These days, data provenance is a big topic across the board, ranging from the linked data web, to RDF in general, to any kind of data integration, with or without RDF. Especially with scientific data we encounter the need for metadata and provenance, repeatability of experiments, etc. Data without context is worthless, yet the producers of said data do not always have a model or budget for metadata. And if they do, the approach is often a proprietary relational schema with web services in front.

RDF and linked data principles could evidently be a great help. This is a large topic that goes into the culture of doing science and will deserve a more extensive treatment down the road.

For now, I will talk about possible ways of dealing with provenance annotations in Virtuoso at a fairly technical level.

If data comes many-triples-at-a-time from some source (e.g., library catalogue, user of a social network), then it is often easiest to put the data from each source/user into its own graph. Annotations can then be made on the graph. The graph IRI will simply occur as the subject of a triple in the same or some other graph. For example, all such annotations could go into a special annotations graph.

On the query side, having lots of distinct graphs does not have to be a problem if the index scheme is the right one, i.e., the 4 index scheme discussed in the Virtuoso documentation.
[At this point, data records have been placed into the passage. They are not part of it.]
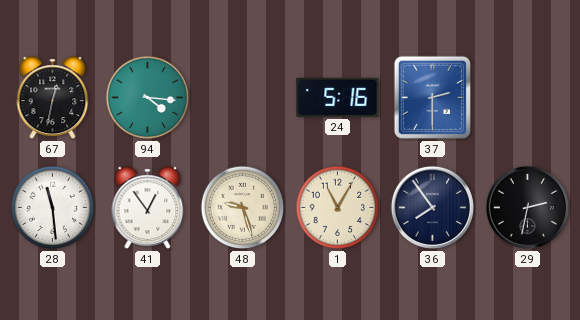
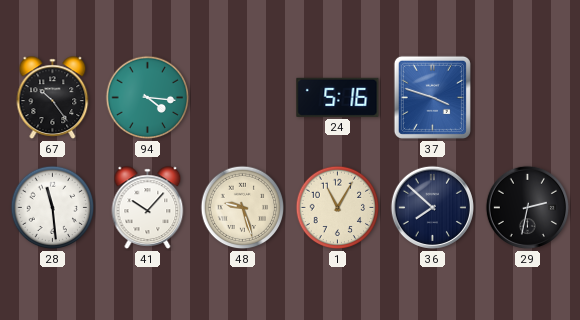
67: 12:32 -> 10:24
37: 2:30 -> 3:48
41: 12:54 -> 10:07
36: 7:54 -> 7:52
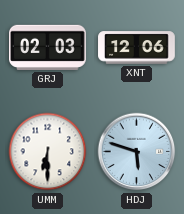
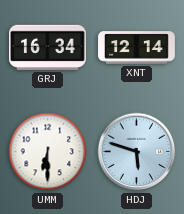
GRJ: 02:03 -> 16:34
XNT: 12:06 -> 12:14
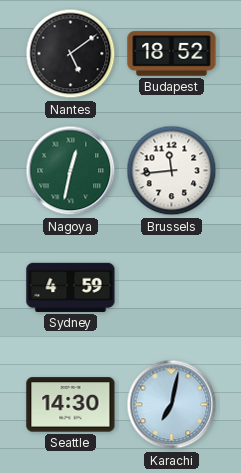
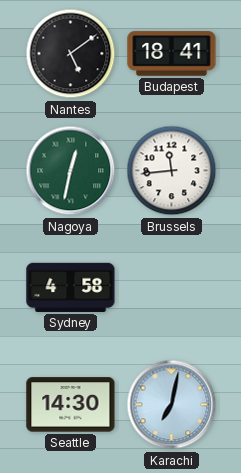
Budapest: 18:52 -> 18:41
Sydney: 4:59 -> 4:58
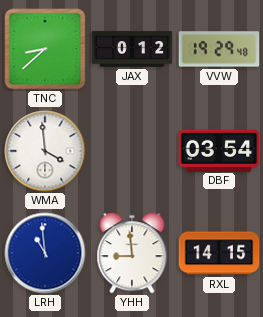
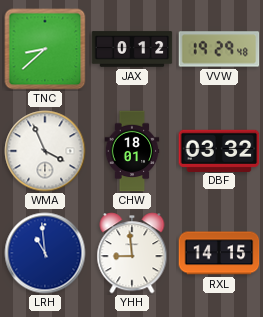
WMA: 3:59 -> 3:56
CHW: none -> 18:01
DBF: 03:54 -> 03:32
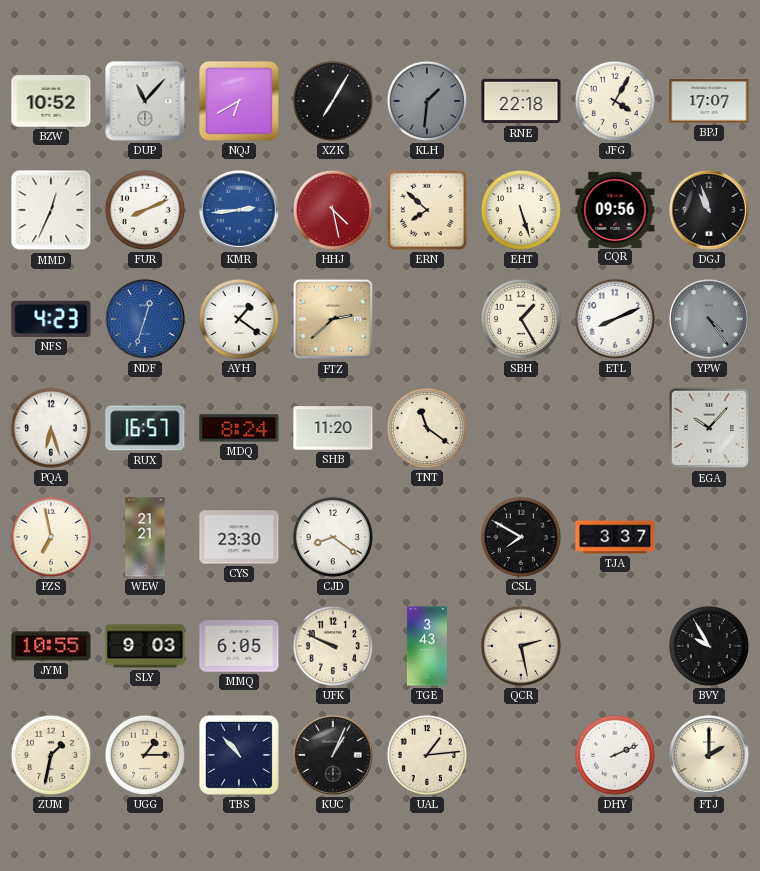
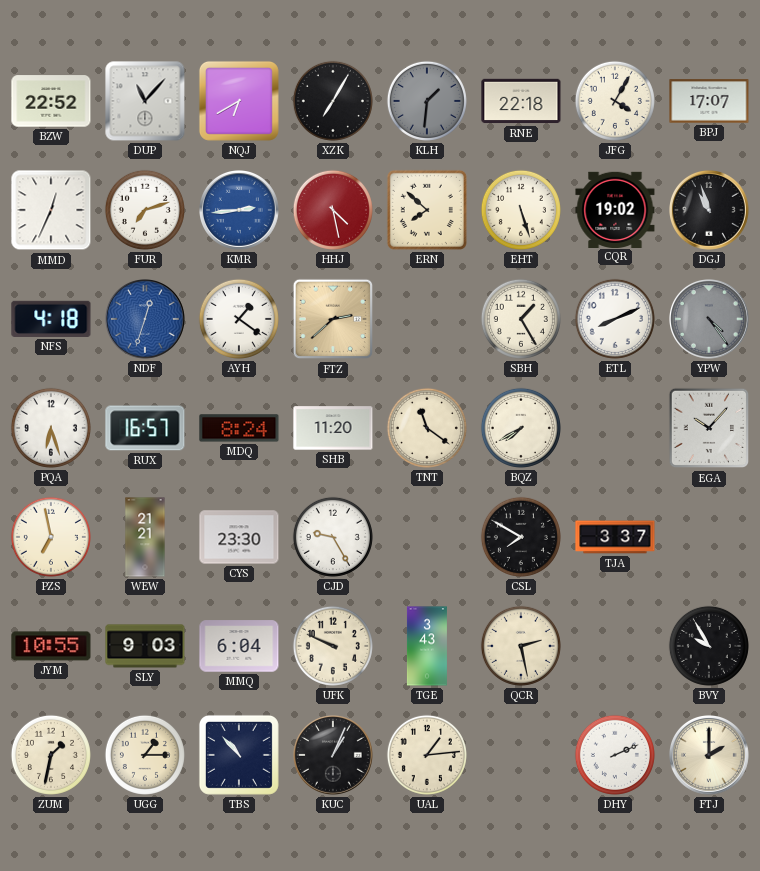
BZW: 10:52 -> 22:52
FUR: 8:11 -> 7:12
CQR: 09:56 -> 19:02
NFS: 4:23 -> 4:18
BQZ: none -> 7:40
CJD: 8:21 -> 9:25
MMQ: 6:05 -> 6:04
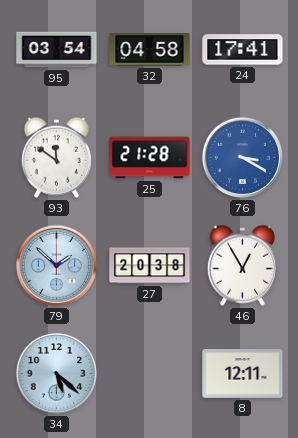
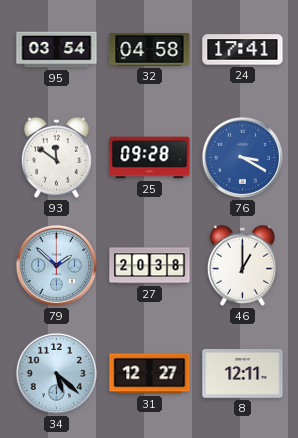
25: 21:28 -> 09:28
46: 12:55 -> 1:00
31: none -> 12:27
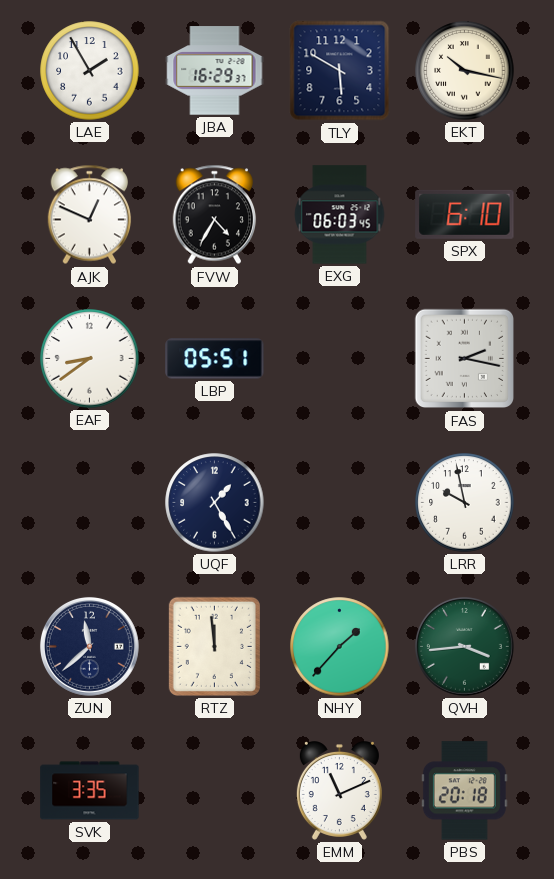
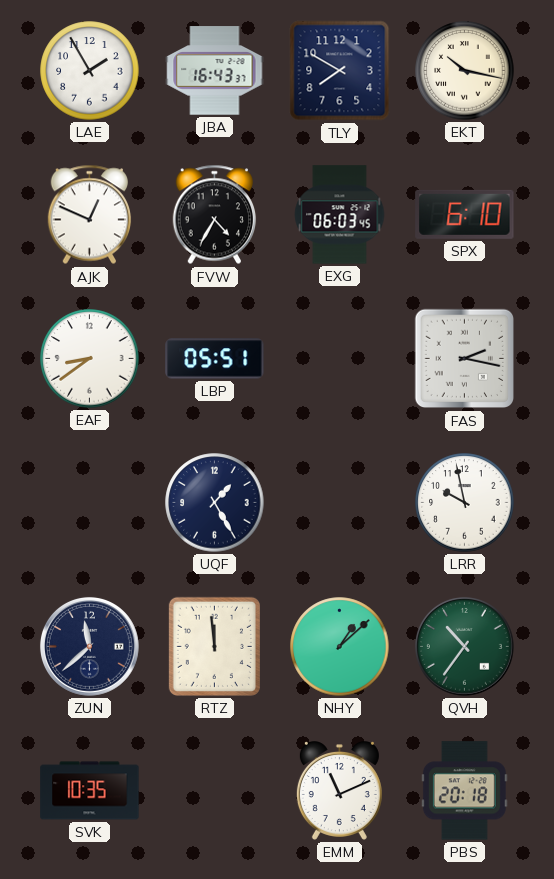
JBA: 16:29 -> 16:43
TLY: 5:50 -> 7:50
NHY: 1:37 -> 1:08
QVH: 3:44 -> 10:36
SVK: 3:35 -> 10:35
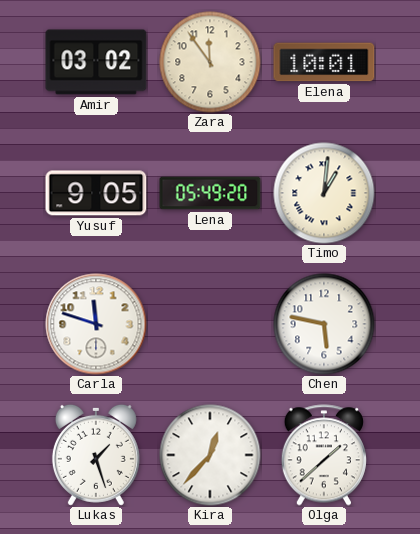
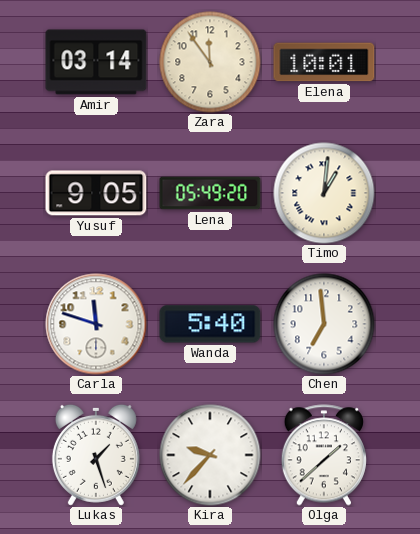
Amir: 03:02 -> 03:14
Wanda: none -> 5:40
Chen: 5:47 -> 6:59
Kira: 12:37 -> 9:37
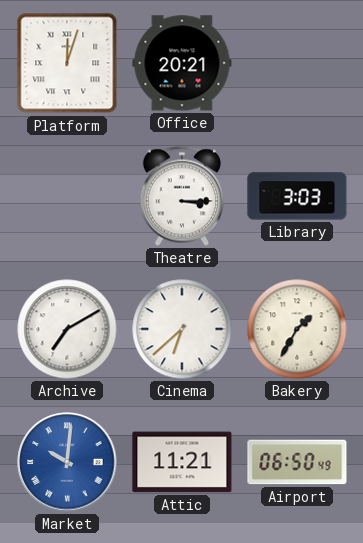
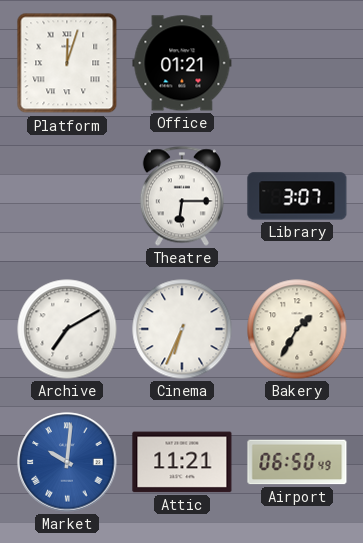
Office: 20:21 -> 01:21
Theatre: 3:15 -> 6:15
Library: 3:03 -> 3:07
Cinema: 6:38 -> 6:34
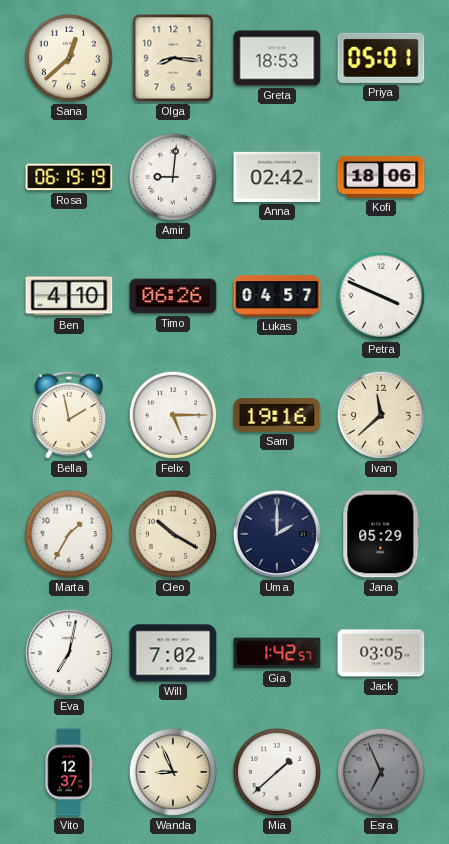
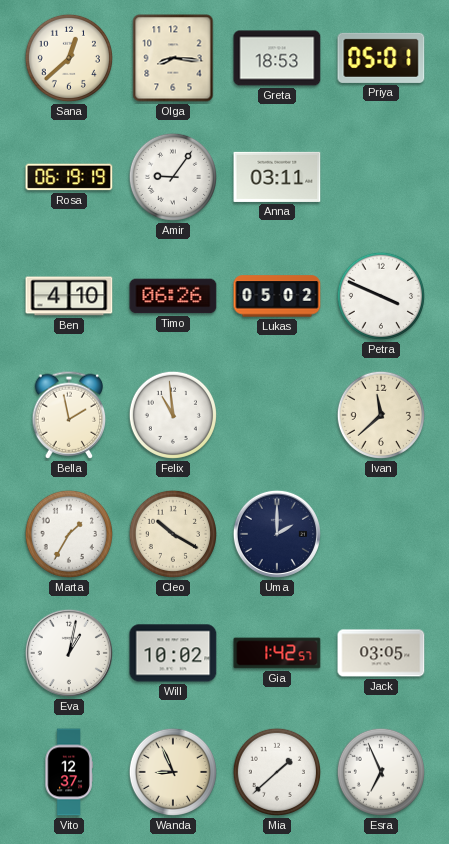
Amir: 9:01 -> 9:06
Anna: 02:42 -> 03:11
Kofi: 18:06 -> none
Lukas: 04:57 -> 05:02
Felix: 5:15 -> 10:59
Sam: 19:16 -> none
Jana: 05:29 -> none
Eva: 7:02 -> 1:02
Will: 7:02 -> 10:02
Esra dial: grey -> white
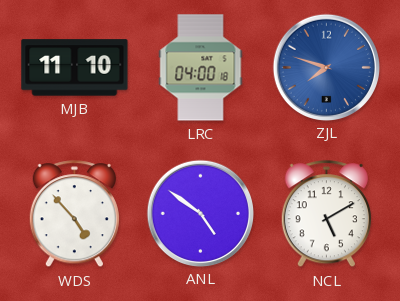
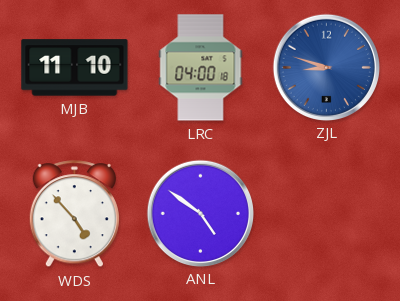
ZJL: 7:48 -> 8:48
NCL: 5:10 -> none
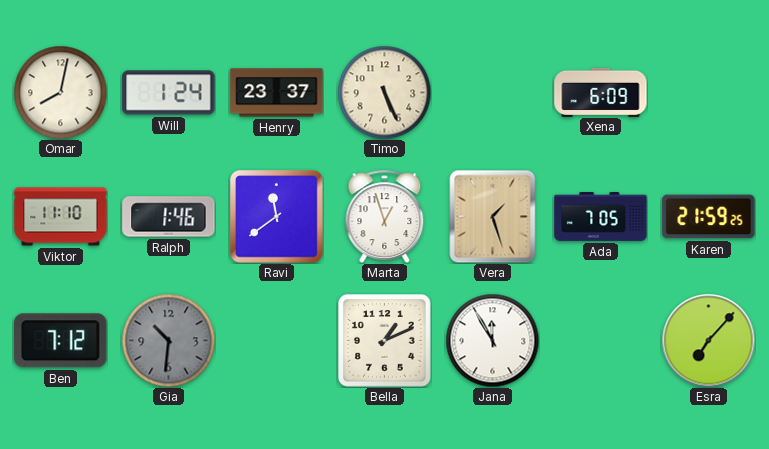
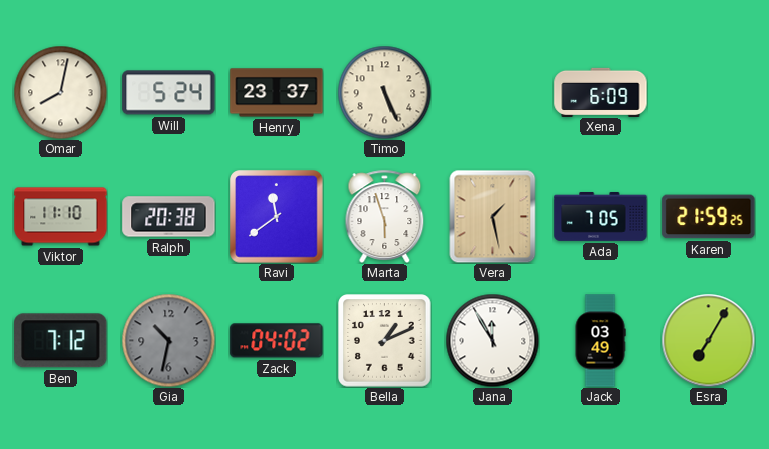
Will: 1:24 -> 5:24
Ralph: 1:46 -> 20:38
Marta: 12:57 -> 5:57
Vera: 1:27 -> 1:28
Gia: 10:31 -> 10:32
Zack: none -> 04:02
Jack: none -> 03:49
Esra: 7:07 -> 7:05
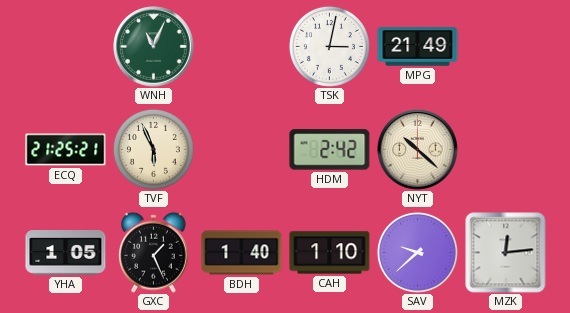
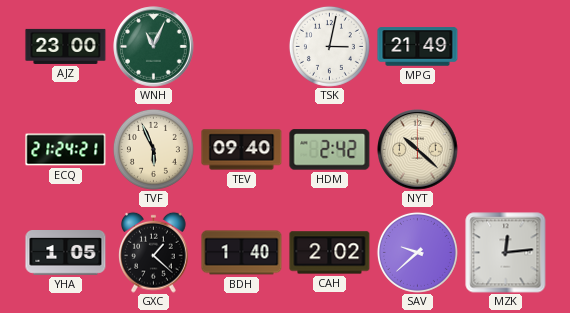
AJZ: none -> 23:00
ECQ: 21:25 -> 21:24
TEV: none -> 09:40
GXC: 1:26 -> 1:22
CAH: 1:10 -> 2:02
If the query does not specify a graph, then triples in any graph will be considered when evaluating the query.

One could write queries like —

SELECT  ?pub 
  WHERE 
    { 
      GRAPH  ?g 
        { 
          ?person  foaf:knows  ?contact 
        } 
      ?contact  foaf:name         "Alice"  . 
      ?g        xx:has_publisher  ?pub 
    }

This would return the publishers of graphs that assert that somebody knows Alice.

Of course, the RDF reification vocabulary can be used as-is to say things about single triples. It is however very inefficient and is not supported by any specific optimization. Further, reification does not seem to get used very much; thus there is no great pressure to specially optimize it.

If we have to say things about specific triples and this occurs frequently (i.e., for more than 10% or so of the triples), then modifying the quad table becomes an option. For all its inefficiency, the RDF reification vocabulary is applicable if reification is a rarity.

Virtuoso's RDF_QUAD table can be altered to have more columns. The problem with this is that space usage is increased and the RDF loading and query functions will not know about the columns. A SQL update statement can be used to set values for these additional columns if one knows the G,S,P,O.

Suppose we annotated each quad with the user who inserted it and a timestamp. These would be columns in the RDF_QUAD table. The next choice would be whether these were primary key parts or dependent parts. If primary key parts, these would be non-NULL and would occur on every index. The same quad would exist for each distinct user and time this quad had been inserted. For loading functions to work, these columns would need a default. In practice, we think that having such metadata as a dependent part is more likely, so that G,S,P,O are the unique identifier of the quad. Whether one would then include these columns on indices other than the primary key would depend on how frequently they were accessed.

In SPARQL, one could use an extension syntax like —

SELECT  * 
  WHERE 
    { ?person      foaf:knows  ?connection 
                   OPTION ( time  ?ts )     . 
      ?connection  foaf:name   "Alice"      . 
      FILTER ( ?ts > "2009-08-08"^^xsd:datetime ) 
    }

This would return everybody who knows Alice since a date more recent than 2009-08-08. This presupposes that the quad table has been extended with a datetime column.

The OPTION (time ?ts) syntax is not presently supported but we can easily add something of the sort if there is user demand for it. In practice, this would be an extension mechanism enabling one to access extension columns of RDF_QUAD via a column ?variable syntax in the OPTION clause.

If quad metadata were not for every quad but still relatively frequent, another possibility would be making a separate table with a key of GSPO and a dependent part of R, where R would be the reification URI of the quad. Reification statements would then be made with R as a subject. This would be more compact than the reification vocabulary and would not modify the RDF_QUAD table. The syntax for referring to this could be something like —

SELECT * 
  WHERE 
    { ?person   foaf:knows         ?contact 
                OPTION ( reify  ?r )          . 
      ?r        xx:assertion_time  ?ts       . 
      ?contact  foaf:name          "Alice"   . 
      FILTER ( ?ts > "2008-8-8"^^xsd:datetime ) 
    }

We could even recognize the reification vocabulary and convert it into the reify option if this were really necessary. But since it is so unwieldy I don't think there would be huge demand. Who knows? You tell us.